**Input data:**

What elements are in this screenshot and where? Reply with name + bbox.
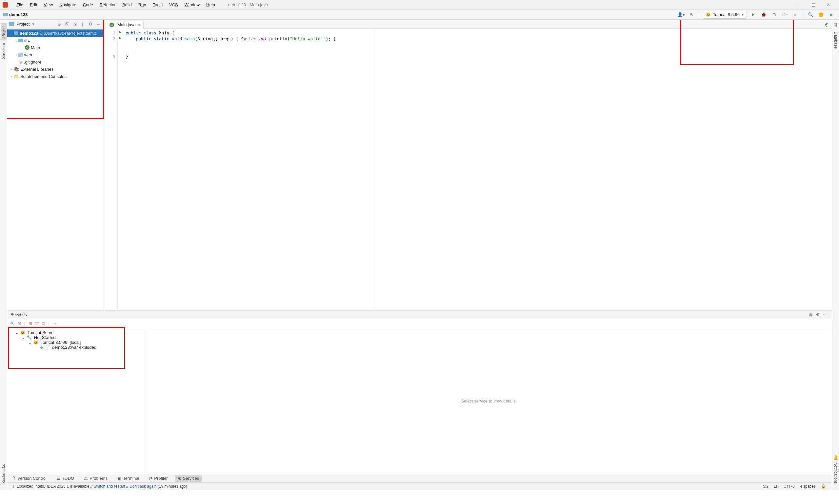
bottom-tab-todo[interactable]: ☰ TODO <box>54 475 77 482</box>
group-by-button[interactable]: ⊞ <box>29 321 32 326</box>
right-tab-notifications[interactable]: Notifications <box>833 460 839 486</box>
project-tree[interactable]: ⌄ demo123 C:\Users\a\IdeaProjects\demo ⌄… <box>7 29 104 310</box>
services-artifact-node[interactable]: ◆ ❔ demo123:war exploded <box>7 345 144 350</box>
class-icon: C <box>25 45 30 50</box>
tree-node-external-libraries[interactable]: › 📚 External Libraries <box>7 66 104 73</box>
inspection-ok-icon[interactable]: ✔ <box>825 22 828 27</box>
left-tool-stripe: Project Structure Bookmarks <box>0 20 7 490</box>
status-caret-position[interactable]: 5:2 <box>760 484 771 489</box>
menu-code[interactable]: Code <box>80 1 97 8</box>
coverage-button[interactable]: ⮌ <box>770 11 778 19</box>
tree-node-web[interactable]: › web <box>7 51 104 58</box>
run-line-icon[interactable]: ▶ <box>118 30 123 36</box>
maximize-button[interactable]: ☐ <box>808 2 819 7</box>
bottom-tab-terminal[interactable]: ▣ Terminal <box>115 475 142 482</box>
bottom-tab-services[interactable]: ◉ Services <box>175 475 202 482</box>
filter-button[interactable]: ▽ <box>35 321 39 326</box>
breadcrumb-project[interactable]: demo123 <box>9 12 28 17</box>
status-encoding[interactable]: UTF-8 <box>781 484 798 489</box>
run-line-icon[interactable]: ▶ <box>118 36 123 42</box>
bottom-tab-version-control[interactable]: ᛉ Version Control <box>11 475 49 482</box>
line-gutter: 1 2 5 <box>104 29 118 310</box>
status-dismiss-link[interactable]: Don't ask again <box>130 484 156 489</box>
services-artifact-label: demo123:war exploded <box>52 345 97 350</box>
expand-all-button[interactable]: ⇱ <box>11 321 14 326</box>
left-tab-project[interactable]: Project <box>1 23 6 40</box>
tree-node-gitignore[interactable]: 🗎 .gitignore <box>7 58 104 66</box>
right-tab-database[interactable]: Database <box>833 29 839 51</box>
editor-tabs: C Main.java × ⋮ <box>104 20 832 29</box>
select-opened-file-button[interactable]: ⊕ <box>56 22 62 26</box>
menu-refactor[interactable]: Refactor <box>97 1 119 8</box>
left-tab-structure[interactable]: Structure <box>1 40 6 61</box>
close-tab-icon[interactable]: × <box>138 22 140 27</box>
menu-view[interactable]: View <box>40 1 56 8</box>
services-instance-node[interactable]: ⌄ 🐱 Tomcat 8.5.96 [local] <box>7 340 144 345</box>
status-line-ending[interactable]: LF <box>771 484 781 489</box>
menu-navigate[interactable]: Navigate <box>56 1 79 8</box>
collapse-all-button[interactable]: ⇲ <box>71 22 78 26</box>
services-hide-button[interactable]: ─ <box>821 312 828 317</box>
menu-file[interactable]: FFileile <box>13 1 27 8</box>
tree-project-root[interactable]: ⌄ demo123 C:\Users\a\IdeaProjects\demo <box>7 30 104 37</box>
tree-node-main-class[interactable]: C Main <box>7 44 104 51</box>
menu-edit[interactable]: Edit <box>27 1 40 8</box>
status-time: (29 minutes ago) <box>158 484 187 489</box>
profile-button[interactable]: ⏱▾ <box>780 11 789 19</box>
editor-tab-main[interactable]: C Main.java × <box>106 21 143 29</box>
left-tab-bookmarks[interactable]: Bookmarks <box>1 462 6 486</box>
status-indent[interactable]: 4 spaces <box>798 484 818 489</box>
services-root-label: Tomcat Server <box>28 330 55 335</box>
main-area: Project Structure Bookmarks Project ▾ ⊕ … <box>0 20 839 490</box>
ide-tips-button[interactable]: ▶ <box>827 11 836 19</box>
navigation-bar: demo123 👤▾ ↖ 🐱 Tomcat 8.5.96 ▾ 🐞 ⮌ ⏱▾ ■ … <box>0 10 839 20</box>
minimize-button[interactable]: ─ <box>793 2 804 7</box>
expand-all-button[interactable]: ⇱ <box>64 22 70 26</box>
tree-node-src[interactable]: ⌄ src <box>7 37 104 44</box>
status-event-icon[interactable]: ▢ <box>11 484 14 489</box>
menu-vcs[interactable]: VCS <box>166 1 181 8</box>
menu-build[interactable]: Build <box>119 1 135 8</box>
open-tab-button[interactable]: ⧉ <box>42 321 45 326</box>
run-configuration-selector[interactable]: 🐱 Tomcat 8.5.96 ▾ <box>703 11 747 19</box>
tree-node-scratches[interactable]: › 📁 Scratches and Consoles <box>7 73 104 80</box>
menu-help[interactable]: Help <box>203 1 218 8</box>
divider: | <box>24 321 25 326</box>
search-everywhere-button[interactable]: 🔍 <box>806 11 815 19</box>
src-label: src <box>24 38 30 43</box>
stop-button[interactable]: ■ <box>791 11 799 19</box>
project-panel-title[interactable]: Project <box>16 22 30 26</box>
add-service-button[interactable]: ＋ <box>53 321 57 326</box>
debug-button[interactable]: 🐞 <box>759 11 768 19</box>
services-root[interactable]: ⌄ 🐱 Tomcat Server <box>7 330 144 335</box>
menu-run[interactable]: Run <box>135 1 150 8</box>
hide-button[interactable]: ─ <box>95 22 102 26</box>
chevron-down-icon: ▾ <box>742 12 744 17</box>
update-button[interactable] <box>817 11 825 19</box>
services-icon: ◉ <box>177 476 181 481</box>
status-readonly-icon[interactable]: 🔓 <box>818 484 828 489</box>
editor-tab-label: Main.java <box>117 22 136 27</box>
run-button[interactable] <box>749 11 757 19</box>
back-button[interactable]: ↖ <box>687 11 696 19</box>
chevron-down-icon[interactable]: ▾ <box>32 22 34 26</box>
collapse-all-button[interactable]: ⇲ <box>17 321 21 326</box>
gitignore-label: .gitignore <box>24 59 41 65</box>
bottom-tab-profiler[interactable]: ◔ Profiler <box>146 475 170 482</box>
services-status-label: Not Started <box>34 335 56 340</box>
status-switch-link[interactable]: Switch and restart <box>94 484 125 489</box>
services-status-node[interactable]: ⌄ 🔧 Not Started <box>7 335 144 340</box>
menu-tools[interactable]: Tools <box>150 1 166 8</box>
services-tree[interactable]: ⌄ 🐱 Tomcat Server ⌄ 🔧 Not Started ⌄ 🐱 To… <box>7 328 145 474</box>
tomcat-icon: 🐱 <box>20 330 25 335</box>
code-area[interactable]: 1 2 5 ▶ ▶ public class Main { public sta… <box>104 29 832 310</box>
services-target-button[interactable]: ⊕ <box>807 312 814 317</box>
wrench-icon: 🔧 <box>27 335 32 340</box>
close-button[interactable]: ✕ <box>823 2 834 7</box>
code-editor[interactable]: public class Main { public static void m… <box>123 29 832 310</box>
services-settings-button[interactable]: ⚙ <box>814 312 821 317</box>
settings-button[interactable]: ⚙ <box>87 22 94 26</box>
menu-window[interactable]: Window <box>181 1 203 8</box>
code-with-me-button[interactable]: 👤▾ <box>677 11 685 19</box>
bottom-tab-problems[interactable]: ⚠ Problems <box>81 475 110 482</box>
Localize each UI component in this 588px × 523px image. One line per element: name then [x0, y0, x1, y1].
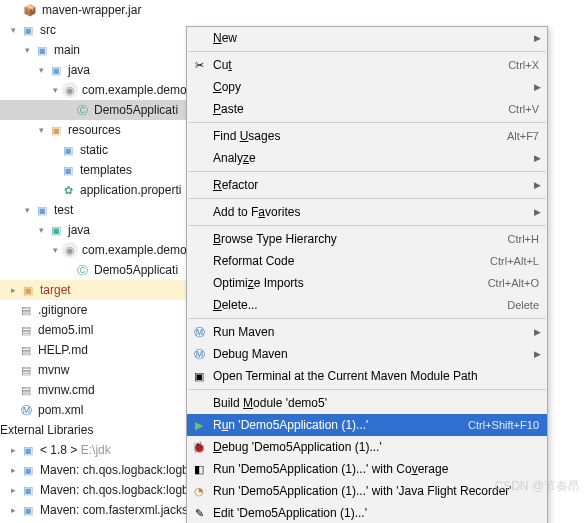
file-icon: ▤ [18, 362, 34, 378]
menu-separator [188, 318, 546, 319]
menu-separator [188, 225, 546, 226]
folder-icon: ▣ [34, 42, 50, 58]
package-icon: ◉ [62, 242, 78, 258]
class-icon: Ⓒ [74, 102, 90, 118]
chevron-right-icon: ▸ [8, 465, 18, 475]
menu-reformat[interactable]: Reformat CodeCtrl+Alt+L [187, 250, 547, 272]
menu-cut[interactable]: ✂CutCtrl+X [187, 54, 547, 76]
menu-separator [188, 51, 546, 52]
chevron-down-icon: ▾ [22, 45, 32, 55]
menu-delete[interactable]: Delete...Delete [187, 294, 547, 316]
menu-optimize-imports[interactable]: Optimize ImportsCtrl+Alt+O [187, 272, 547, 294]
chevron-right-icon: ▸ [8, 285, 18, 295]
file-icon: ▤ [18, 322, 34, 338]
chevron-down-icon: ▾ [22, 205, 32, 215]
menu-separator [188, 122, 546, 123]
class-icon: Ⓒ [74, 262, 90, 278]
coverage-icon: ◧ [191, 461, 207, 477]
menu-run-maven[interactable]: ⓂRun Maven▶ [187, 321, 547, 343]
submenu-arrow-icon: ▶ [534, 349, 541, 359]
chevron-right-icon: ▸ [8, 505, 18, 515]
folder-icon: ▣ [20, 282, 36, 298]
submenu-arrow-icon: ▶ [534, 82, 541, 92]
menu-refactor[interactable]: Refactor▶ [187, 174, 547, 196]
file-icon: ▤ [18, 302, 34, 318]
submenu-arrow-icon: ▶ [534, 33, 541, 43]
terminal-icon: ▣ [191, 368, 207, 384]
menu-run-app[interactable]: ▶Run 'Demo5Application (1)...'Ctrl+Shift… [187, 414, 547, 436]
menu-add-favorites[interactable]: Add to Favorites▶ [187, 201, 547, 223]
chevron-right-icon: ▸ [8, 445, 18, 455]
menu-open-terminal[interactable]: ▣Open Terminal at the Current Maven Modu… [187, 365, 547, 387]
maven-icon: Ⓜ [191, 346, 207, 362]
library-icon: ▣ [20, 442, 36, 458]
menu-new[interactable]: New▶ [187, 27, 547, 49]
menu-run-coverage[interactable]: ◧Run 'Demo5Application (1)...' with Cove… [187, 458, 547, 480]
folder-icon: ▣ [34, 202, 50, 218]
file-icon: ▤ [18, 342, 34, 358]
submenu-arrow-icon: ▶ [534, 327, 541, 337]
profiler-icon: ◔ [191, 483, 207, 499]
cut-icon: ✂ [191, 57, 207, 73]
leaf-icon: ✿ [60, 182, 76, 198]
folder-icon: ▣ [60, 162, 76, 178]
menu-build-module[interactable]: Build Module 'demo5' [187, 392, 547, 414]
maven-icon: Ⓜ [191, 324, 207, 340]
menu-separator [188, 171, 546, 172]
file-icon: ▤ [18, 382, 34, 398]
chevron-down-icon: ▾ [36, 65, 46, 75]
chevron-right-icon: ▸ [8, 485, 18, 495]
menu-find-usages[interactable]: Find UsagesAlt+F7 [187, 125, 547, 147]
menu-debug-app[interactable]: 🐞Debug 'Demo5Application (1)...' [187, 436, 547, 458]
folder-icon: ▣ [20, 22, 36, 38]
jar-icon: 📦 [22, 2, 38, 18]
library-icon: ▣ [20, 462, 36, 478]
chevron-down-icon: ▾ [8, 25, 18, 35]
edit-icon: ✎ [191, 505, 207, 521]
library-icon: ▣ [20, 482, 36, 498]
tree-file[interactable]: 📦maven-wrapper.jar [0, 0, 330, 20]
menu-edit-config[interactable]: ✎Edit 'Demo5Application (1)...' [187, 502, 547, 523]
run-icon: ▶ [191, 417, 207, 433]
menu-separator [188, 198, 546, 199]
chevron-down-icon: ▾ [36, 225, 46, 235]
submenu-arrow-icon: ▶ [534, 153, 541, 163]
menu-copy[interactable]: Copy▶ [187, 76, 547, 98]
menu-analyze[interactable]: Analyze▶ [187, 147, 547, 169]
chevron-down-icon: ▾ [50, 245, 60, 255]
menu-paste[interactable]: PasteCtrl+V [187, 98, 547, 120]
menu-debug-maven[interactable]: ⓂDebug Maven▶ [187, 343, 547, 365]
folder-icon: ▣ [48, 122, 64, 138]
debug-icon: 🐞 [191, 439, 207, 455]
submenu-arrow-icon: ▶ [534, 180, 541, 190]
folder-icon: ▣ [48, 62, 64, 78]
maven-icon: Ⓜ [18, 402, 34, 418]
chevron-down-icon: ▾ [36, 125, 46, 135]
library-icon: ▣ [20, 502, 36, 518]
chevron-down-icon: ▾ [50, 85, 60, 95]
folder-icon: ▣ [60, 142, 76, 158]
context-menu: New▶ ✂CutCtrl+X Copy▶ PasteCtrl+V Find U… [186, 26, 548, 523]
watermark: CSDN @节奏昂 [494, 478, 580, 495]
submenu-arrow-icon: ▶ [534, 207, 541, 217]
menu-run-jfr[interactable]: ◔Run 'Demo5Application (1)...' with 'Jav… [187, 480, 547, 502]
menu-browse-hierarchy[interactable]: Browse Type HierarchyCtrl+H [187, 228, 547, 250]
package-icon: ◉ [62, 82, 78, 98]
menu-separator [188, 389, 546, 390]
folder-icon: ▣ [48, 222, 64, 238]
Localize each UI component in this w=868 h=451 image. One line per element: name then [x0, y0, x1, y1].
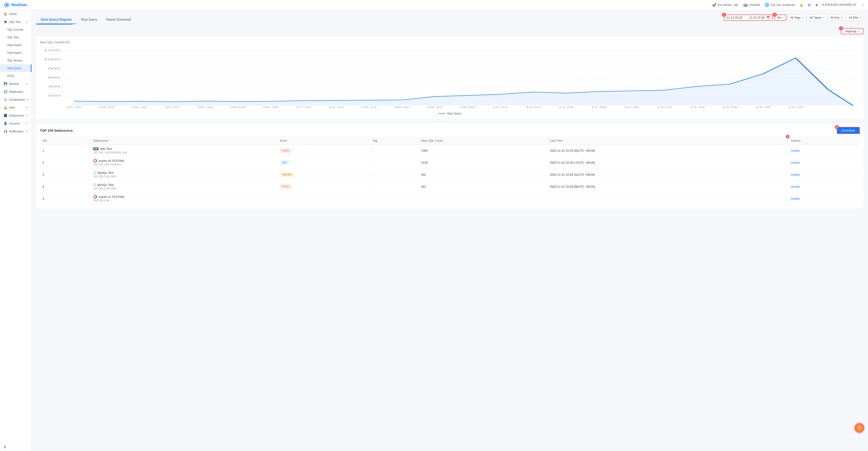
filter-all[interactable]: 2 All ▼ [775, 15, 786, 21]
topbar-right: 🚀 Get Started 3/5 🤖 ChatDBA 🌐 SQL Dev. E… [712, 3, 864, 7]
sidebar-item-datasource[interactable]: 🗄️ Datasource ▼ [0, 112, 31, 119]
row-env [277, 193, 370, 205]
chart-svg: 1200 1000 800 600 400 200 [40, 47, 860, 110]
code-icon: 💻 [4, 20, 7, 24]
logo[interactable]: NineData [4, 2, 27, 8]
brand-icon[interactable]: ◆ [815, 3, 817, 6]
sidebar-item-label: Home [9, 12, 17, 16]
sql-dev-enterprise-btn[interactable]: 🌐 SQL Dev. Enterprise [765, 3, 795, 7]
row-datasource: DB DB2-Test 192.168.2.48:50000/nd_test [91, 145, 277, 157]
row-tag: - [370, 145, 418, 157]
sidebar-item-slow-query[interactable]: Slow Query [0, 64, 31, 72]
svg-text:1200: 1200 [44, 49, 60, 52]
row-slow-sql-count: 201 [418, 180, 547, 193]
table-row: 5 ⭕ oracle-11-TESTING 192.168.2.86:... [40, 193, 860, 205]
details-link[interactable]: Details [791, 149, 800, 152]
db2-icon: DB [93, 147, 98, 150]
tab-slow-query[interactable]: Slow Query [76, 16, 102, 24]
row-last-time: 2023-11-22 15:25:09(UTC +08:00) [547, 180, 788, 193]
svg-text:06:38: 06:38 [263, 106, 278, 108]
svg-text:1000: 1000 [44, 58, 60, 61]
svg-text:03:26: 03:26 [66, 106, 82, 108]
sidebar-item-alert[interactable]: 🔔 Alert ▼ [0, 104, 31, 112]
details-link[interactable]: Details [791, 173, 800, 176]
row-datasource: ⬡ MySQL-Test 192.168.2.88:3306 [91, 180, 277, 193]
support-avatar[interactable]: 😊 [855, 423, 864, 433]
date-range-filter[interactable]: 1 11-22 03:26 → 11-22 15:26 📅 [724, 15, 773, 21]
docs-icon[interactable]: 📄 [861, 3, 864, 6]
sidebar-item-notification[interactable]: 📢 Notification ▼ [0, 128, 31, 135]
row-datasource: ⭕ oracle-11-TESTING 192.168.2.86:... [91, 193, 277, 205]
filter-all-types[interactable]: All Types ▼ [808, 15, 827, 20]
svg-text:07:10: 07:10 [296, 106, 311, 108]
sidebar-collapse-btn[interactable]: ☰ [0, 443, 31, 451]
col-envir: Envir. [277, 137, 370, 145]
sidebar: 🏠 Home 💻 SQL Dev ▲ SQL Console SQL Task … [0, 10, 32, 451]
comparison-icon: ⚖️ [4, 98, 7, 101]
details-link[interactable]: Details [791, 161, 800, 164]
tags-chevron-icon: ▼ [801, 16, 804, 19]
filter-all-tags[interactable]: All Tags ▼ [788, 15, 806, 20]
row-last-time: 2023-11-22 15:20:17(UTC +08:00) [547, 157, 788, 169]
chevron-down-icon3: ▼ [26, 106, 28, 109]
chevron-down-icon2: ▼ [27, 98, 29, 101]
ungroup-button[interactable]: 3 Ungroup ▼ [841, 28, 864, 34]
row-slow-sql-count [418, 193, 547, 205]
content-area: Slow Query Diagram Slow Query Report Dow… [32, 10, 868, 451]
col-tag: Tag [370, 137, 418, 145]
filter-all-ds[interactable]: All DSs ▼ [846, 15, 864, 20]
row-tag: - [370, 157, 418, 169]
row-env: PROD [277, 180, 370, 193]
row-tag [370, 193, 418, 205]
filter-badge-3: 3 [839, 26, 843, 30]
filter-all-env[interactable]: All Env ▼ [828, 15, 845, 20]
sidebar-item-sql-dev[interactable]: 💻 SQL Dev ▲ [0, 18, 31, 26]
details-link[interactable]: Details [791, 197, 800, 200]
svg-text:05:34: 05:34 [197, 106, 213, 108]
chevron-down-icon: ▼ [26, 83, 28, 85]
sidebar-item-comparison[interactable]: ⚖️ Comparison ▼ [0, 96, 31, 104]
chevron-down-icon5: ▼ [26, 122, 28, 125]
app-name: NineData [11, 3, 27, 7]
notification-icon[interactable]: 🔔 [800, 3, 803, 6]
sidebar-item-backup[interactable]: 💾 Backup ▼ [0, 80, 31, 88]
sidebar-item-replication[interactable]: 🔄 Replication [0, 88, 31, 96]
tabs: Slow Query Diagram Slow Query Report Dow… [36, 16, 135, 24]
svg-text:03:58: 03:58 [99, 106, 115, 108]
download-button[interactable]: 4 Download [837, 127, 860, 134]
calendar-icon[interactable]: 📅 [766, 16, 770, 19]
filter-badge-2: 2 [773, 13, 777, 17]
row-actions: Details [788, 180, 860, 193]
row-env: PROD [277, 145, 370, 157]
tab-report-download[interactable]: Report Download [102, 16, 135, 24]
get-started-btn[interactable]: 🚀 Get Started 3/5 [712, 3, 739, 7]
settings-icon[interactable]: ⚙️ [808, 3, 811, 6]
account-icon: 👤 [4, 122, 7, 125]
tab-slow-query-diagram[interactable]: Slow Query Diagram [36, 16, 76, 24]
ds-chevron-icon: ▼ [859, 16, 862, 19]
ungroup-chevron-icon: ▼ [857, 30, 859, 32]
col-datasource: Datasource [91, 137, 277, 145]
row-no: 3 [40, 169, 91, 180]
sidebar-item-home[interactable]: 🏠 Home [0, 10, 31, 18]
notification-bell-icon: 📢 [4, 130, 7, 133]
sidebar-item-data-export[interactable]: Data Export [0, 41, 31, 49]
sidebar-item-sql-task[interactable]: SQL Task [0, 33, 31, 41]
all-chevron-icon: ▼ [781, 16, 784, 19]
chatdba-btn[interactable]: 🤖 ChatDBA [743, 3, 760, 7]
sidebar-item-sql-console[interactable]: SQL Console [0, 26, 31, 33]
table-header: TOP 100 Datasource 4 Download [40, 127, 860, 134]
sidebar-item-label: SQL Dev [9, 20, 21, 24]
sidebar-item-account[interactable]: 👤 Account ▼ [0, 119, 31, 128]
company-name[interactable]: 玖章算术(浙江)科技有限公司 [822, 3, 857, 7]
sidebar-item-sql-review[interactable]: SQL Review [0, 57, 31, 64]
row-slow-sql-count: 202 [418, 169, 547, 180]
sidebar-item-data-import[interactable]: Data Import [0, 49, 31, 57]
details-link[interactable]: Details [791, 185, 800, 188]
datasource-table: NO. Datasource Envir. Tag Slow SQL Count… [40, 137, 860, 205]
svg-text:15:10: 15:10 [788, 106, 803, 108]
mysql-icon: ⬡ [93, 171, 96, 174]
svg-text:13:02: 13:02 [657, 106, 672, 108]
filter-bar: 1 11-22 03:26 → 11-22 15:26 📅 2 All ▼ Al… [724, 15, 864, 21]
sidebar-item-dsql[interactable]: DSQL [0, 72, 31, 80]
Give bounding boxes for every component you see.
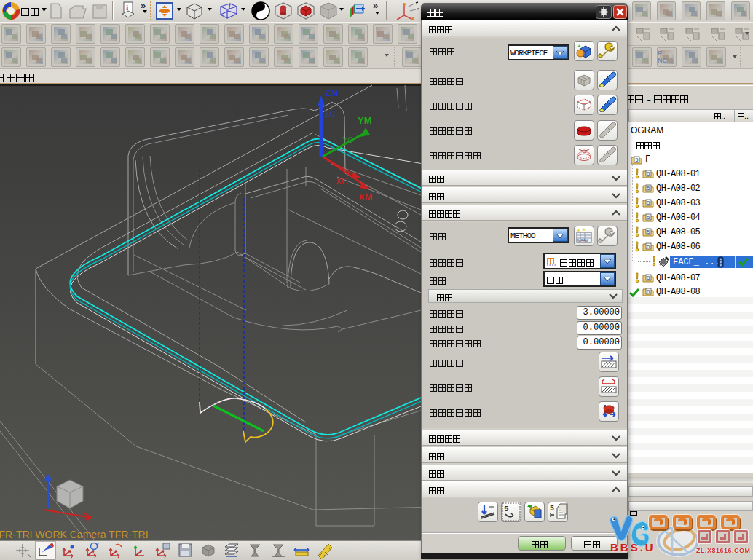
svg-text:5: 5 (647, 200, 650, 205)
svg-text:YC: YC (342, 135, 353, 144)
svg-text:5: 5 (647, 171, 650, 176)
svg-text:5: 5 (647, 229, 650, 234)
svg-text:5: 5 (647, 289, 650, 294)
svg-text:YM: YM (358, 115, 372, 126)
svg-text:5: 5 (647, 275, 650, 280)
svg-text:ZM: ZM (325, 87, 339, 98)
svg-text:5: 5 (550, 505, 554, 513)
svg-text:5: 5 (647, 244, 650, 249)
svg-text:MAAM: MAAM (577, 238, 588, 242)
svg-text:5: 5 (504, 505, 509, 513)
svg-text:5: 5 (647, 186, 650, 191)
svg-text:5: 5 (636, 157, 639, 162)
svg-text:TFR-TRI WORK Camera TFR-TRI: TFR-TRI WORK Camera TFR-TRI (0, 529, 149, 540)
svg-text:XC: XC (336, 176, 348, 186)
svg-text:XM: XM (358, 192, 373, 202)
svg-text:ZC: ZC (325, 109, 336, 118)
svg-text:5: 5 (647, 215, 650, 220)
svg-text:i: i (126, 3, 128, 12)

**Task objective:** Go through the entries above, and wherever a line holds the word "Server", copy that line.

**Answer to the problem:**
services-root-label: Tomcat Server <box>28 330 55 335</box>
services-root[interactable]: ⌄ 🐱 Tomcat Server <box>7 330 144 335</box>
services-tree[interactable]: ⌄ 🐱 Tomcat Server ⌄ 🔧 Not Started ⌄ 🐱 To… <box>7 328 145 474</box>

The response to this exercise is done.